SOUTH AFRICA – Brait Plc, the owner of consumer goods company Premier Group, has opted not to list the food manufacturer on the main board of the JSE, citing an unconducive capital markets environment as its main reason.

The investment holding company, which owns 97% of Premier, whose brands include Iwisa maize, Snowflake flour and Mr Sweet, announced plans for a potential listing in November, which was to occur on Thursday, 8 December 2022.

“Premier received a significant amount of investor interest and support for the business.
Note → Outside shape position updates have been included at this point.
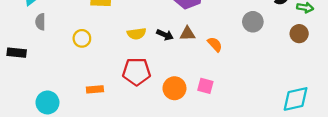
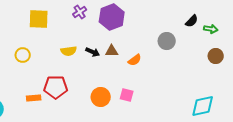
brown circle: (299, 34) -> (216, 56), moved
orange semicircle: (215, 44) -> (135, 60), turned 96
red pentagon: (137, 72) -> (56, 87), moved

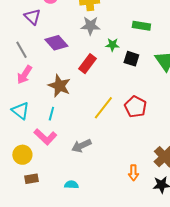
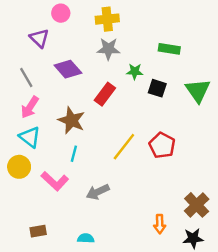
cyan triangle: (20, 111) -> (30, 137), moved
cyan line: (51, 114) -> (74, 154), moved
yellow circle: (22, 155) -> (19, 167), moved

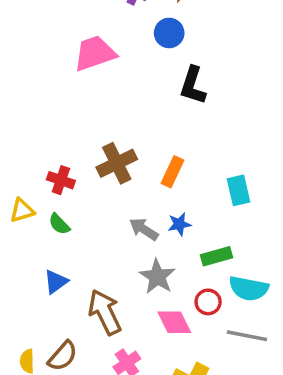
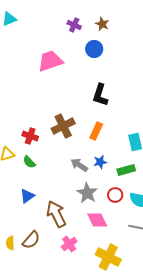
black L-shape: (193, 85) -> (100, 95), moved
green rectangle: (217, 256) -> (126, 170), moved
red circle: (208, 302) -> (115, 195), moved

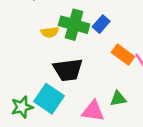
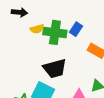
yellow semicircle: (50, 32) -> (37, 29), moved

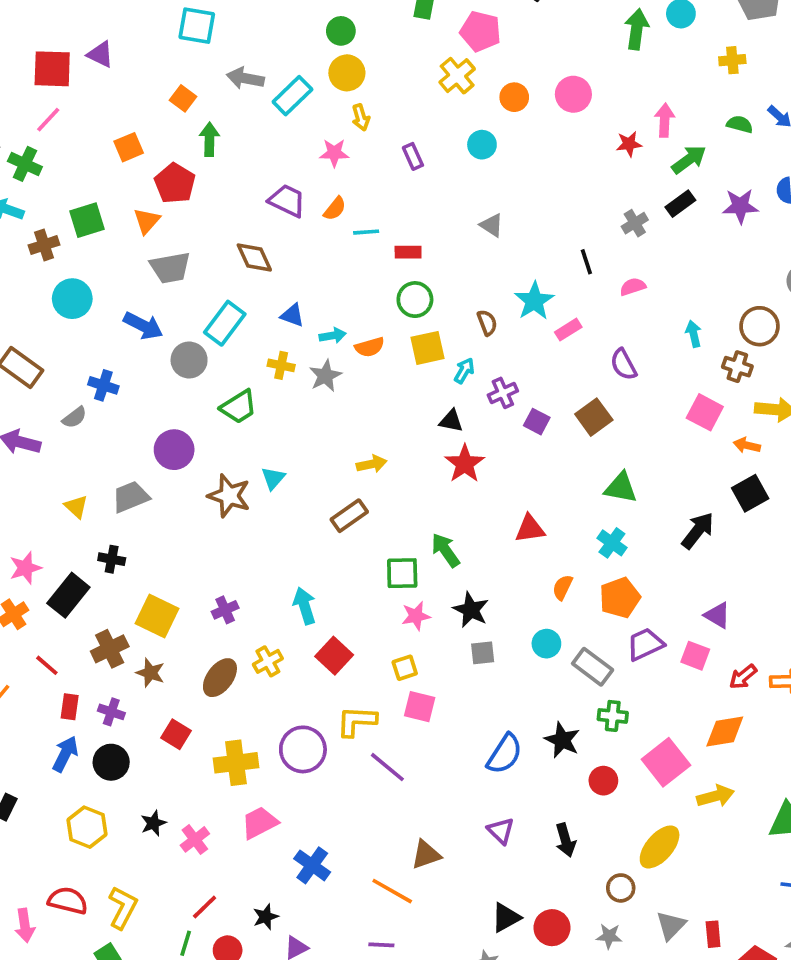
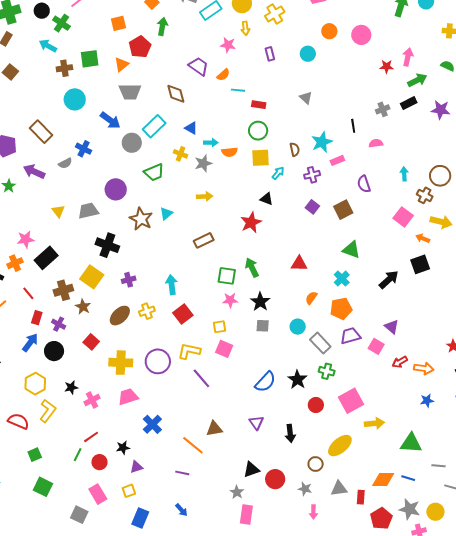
yellow cross: (457, 76) -> (275, 14), moved
purple cross: (503, 393) -> (312, 175), moved
yellow arrow: (372, 464) -> (205, 196), moved
red star: (465, 464) -> (251, 222), moved
black cross: (112, 559) -> (107, 245), moved, size x1.6
orange diamond: (725, 731) -> (383, 480), moved
yellow L-shape: (123, 908) -> (48, 411), moved
gray triangle: (671, 925) -> (339, 489), turned 30

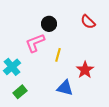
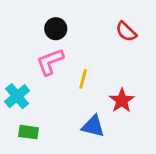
black circle: (49, 24) -> (56, 29), moved
green rectangle: (20, 92) -> (28, 132), turned 48

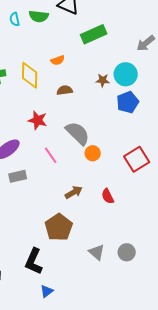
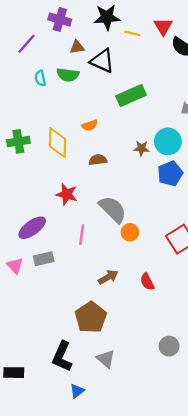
pink line: (51, 155) -> (82, 235), turned 42
gray triangle: (97, 252) -> (106, 359), moved

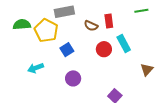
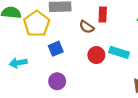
red rectangle: (109, 21) -> (103, 14), moved
cyan rectangle: (124, 43) -> (119, 52), turned -54

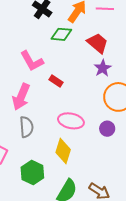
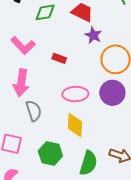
red rectangle: (56, 81) -> (59, 58), moved
purple circle: (107, 129) -> (112, 93), size x1.6

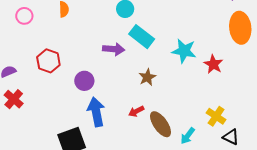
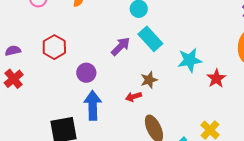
purple arrow: (114, 49) -> (121, 46), turned -60
cyan star: (184, 51) -> (190, 60), turned -30
red arrow: (136, 111) -> (134, 97), moved

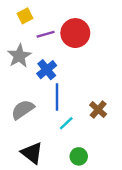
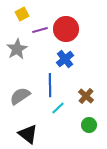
blue cross: (47, 70) -> (65, 59), moved
green circle: (79, 156) -> (89, 125), moved

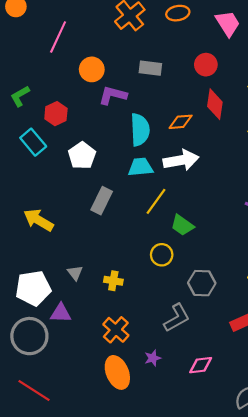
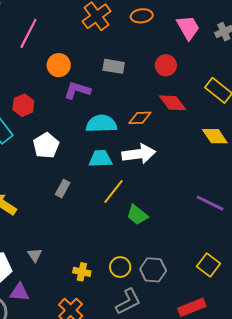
red diamond: (215, 104) -> (173, 103), turned -48
cyan semicircle: (140, 130) -> (101, 124), turned -92
gray rectangle: (102, 201) -> (63, 189), size x0.7
yellow circle: (162, 255) -> (120, 267), moved
yellow cross: (113, 281) -> (82, 272), moved

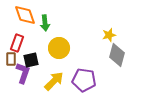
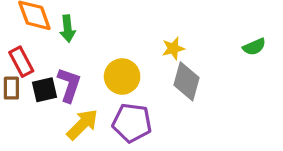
red rectangle: (17, 43) -> (21, 62), turned -48
yellow circle: (59, 48) -> (122, 76), moved
purple L-shape: (23, 73) -> (69, 85), moved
However, the South African capital markets (in particular over the last 48 hours) have not been conducive to supporting a successful Initial Public Offering.

“Therefore, the Premier board and shareholders have resolved not to proceed with the offer at this time,” Brait said in a statement.

Under the initial plan, Brait was eyeing to raise gross proceeds of up to ZAR3.7 billion (US$215m).

This, together with its share of a November 2022 distribution of R950 million (US$55.2m), was expected to see Brait receiving gross proceeds of up to R4.7 billion (US$273m) upon the successful listing of Premier.

The capital raised from the unbundling was anticipated to assist in addressing Brait’s future liquidity requirements.

The investment company has however noted that with the change of plans, it will instead go the route of selling off its unlisted ordinary shares in Premier to Titan Premier Investments Proprietary Limited and Rand Merchant Bank (RMB).

It revealed the private sale will raise approximately R3.5 billion (US$199.5m) for the company, subject to the terms and conditions including approval from the competition authorities, if applicable in the share purchase agreement entered between the parties.

“The Premier Board, management and shareholders remain excited about the opportunity to execute Premier’s growth strategy under private ownership,” the group added.

In June, giant Coca-Cola Beverages Africa indicated it was delaying its plans to list on the local bourse, saying a rescheduled listing would depend on improved market conditions.

The Coca-Cola company highlighted it will continue to evaluate the macroeconomic conditions in a bid to decide future timing for an IPO in 2023.

The decision to delay the listing comes at a time of falling global equity investor sentiment as market volatility fuelled by the war in Ukraine, Covid-19 lockdowns in China, rising interest rates, a darkening economic growth outlook and roaring inflation, all weigh on risk appetite.

The planned IPO by Coca-Cola was first revealed in April 2021, with the shares to be listed in Amsterdam and Johannesburg.